### PROVIDED DATA
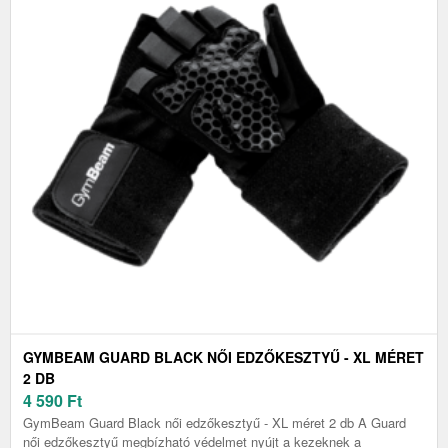
GYMBEAM GUARD BLACK NŐI EDZŐKESZTYŰ - XL MÉRET
2 DB
4 590
Ft
GymBeam Guard Black női edzőkesztyű - XL méret 2 db A Guard
női edzőkesztyű megbízható védelmet nyújt a kezeknek a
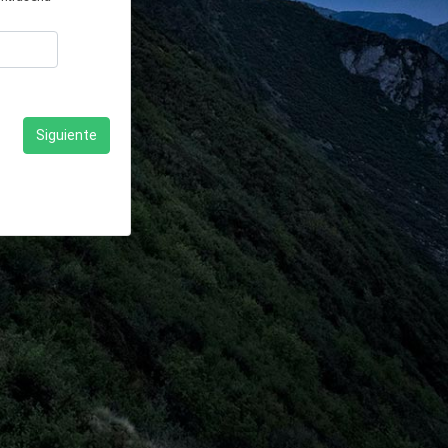
Siguiente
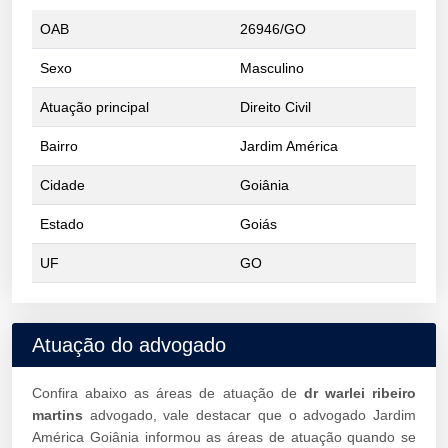
OAB
26946/GO
Sexo
Masculino
Atuação principal
Direito Civil
Bairro
Jardim América
Cidade
Goiânia
Estado
Goiás
UF
GO
Atuação do advogado
Confira abaixo as áreas de atuação de
dr warlei ribeiro
martins
advogado, vale destacar que o advogado Jardim
América Goiânia informou as áreas de atuação quando se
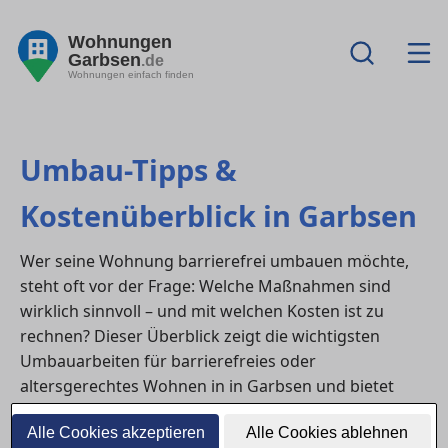
Wohnungen
Garbsen
.de
Wohnungen einfach finden
Umbau-Tipps &
Kostenüberblick in Garbsen
Wer seine Wohnung barrierefrei umbauen möchte,
steht oft vor der Frage: Welche Maßnahmen sind
wirklich sinnvoll – und mit welchen Kosten ist zu
rechnen? Dieser Überblick zeigt die wichtigsten
Umbauarbeiten für barrierefreies oder
altersgerechtes Wohnen in in Garbsen und bietet
Orientierung zu Fördermitteln sowie möglichen
Alle Cookies akzeptieren
Alle Cookies ablehnen
Einsparpotenzialen.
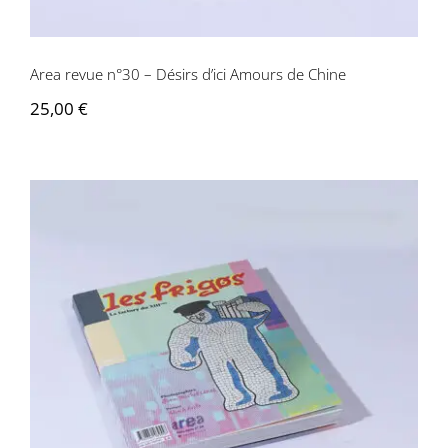
Area revue n°30 – Désirs d’ici Amours de Chine
25,00
€
Area revue n°29 – Les Frigos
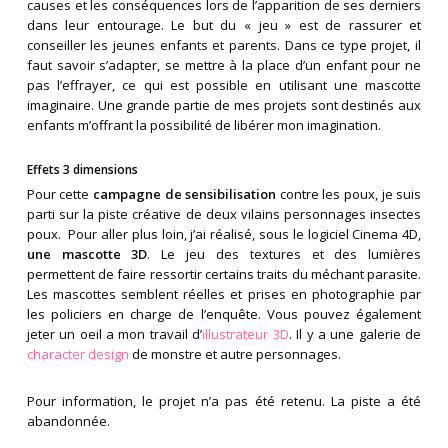
causes et les conséquences lors de l’apparition de ses derniers
dans leur entourage. Le but du « jeu » est de rassurer et
conseiller les jeunes enfants et parents. Dans ce type projet, il
faut savoir s’adapter, se mettre à la place d’un enfant pour ne
pas l’effrayer, ce qui est possible en utilisant une mascotte
imaginaire. Une grande partie de mes projets sont destinés aux
enfants m’offrant la possibilité de libérer mon imagination.
Effets 3 dimensions
Pour cette
campagne de sensibilisation
contre les poux, je suis
parti sur la piste créative de deux vilains personnages insectes
poux. Pour aller plus loin, j’ai réalisé, sous le logiciel Cinema 4D,
une mascotte 3D
. Le jeu des textures et des lumières
permettent de faire ressortir certains traits du méchant parasite.
Les mascottes semblent réelles et prises en photographie par
les policiers en charge de l’enquête. Vous pouvez également
jeter un oeil a mon travail d’
illustrateur 3D
. Il y a une galerie de
character design
de monstre et autre personnages.
Pour information, le projet n’a pas été retenu. La piste a été
abandonnée.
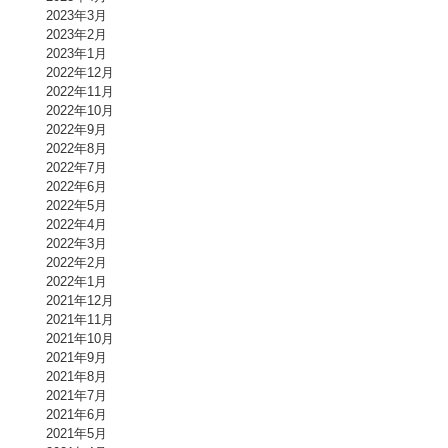
2023年3月
2023年2月
2023年1月
2022年12月
2022年11月
2022年10月
2022年9月
2022年8月
2022年7月
2022年6月
2022年5月
2022年4月
2022年3月
2022年2月
2022年1月
2021年12月
2021年11月
2021年10月
2021年9月
2021年8月
2021年7月
2021年6月
2021年5月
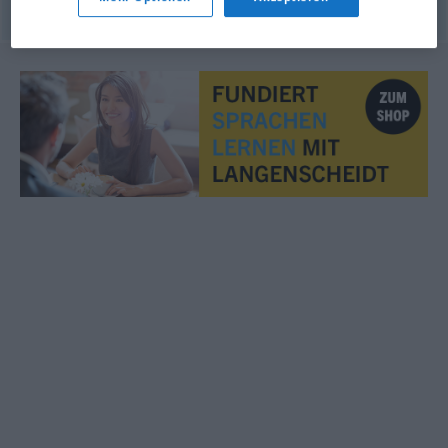
© OpenThesaurus.de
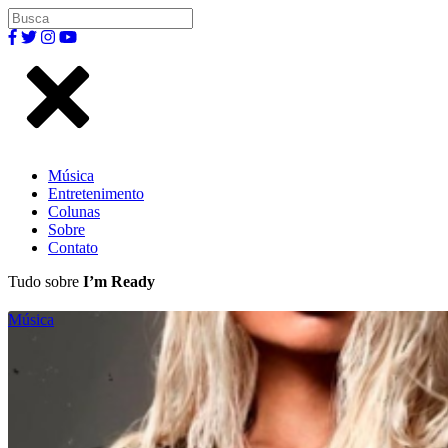
Música
Entretenimento
Colunas
Sobre
Contato
Tudo sobre
I’m Ready
Música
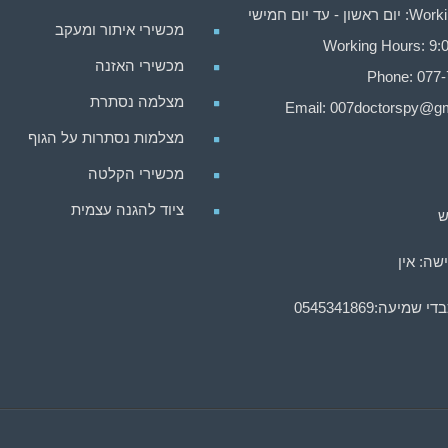
ן - עד יום חמישי
מכשירי איתור ומעקב
Working Hours: 9:0
מכשירי האזנה
Phone: 077
מצלמה נסתרת
Email:
007doctorspy@gm
מצלמות נסתרות על הגוף
מכשירי הקלטה
ציוד להגנה עצמית
ש
שה: אין
בדי שמיעה:
0545341869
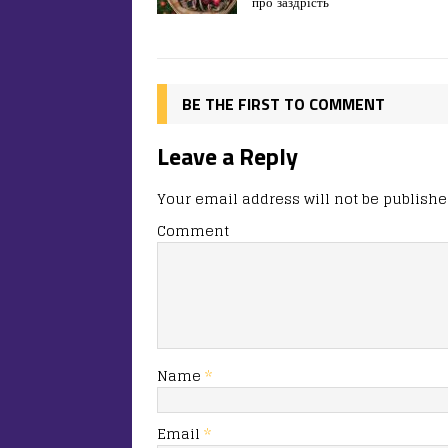
про заздрість
b
d
т
o
o
ис
o
n
я
k
BE THE FIRST TO COMMENT
Leave a Reply
Your email address will not be publishe
Comment
Name
*
Email
*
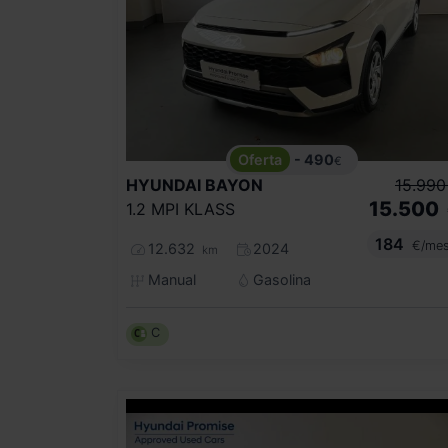
- 490
€
HYUNDAI
BAYON
15.990
15.500
1.2 MPI KLASS
184
€/me
12.632
2024
km
Manual
Gasolina
C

### AIM OF THE EXERCISE
Return every record exactly, without the pictures.

### EXERCISE OUTPUT
GYMBEAM GUARD BLACK NŐI EDZŐKESZTYŰ - XL MÉRET
2 DB
4 590
Ft
GymBeam Guard Black női edzőkesztyű - XL méret 2 db A Guard
női edzőkesztyű megbízható védelmet nyújt a kezeknek a
Siguiente
OAB
26946/GO
Sexo
Masculino
Atuação principal
Direito Civil
Bairro
Jardim América
Cidade
Goiânia
Estado
Goiás
UF
GO
Atuação do advogado
Confira abaixo as áreas de atuação de
dr warlei ribeiro
martins
advogado, vale destacar que o advogado Jardim
América Goiânia informou as áreas de atuação quando se
Wohnungen
Garbsen
.de
Wohnungen einfach finden
Umbau-Tipps &
Kostenüberblick in Garbsen
Wer seine Wohnung barrierefrei umbauen möchte,
steht oft vor der Frage: Welche Maßnahmen sind
wirklich sinnvoll – und mit welchen Kosten ist zu
rechnen? Dieser Überblick zeigt die wichtigsten
Umbauarbeiten für barrierefreies oder
altersgerechtes Wohnen in in Garbsen und bietet
Orientierung zu Fördermitteln sowie möglichen
Alle Cookies akzeptieren
Alle Cookies ablehnen
Einsparpotenzialen.
Area revue n°30 – Désirs d’ici Amours de Chine
25,00
€
Area revue n°29 – Les Frigos
causes et les conséquences lors de l’apparition de ses derniers
dans leur entourage. Le but du « jeu » est de rassurer et
conseiller les jeunes enfants et parents. Dans ce type projet, il
faut savoir s’adapter, se mettre à la place d’un enfant pour ne
pas l’effrayer, ce qui est possible en utilisant une mascotte
imaginaire. Une grande partie de mes projets sont destinés aux
enfants m’offrant la possibilité de libérer mon imagination.
Effets 3 dimensions
Pour cette
campagne de sensibilisation
contre les poux, je suis
parti sur la piste créative de deux vilains personnages insectes
poux. Pour aller plus loin, j’ai réalisé, sous le logiciel Cinema 4D,
une mascotte 3D
. Le jeu des textures et des lumières
permettent de faire ressortir certains traits du méchant parasite.
Les mascottes semblent réelles et prises en photographie par
les policiers en charge de l’enquête. Vous pouvez également
jeter un oeil a mon travail d’
illustrateur 3D
. Il y a une galerie de
character design
de monstre et autre personnages.
Pour information, le projet n’a pas été retenu. La piste a été
abandonnée.
2023年3月
2023年2月
2023年1月
2022年12月
2022年11月
2022年10月
2022年9月
2022年8月
2022年7月
2022年6月
2022年5月
2022年4月
2022年3月
2022年2月
2022年1月
2021年12月
2021年11月
2021年10月
2021年9月
2021年8月
2021年7月
2021年6月
2021年5月
© OpenThesaurus.de
Música
Entretenimento
Colunas
Sobre
Contato
Tudo sobre
I’m Ready
Música
ן - עד יום חמישי
מכשירי איתור ומעקב
Working Hours: 9:0
מכשירי האזנה
Phone: 077
מצלמה נסתרת
Email:
007doctorspy@gm
מצלמות נסתרות על הגוף
מכשירי הקלטה
ציוד להגנה עצמית
ש
שה: אין
בדי שמיעה:
0545341869
про заздрість
b
d
т
o
o
ис
o
n
я
k
BE THE FIRST TO COMMENT
Leave a Reply
Your email address will not be publishe
Comment
Name
*
Email
*
- 490
€
HYUNDAI
BAYON
15.990
15.500
1.2 MPI KLASS
184
€/me
12.632
2024
km
Manual
Gasolina
C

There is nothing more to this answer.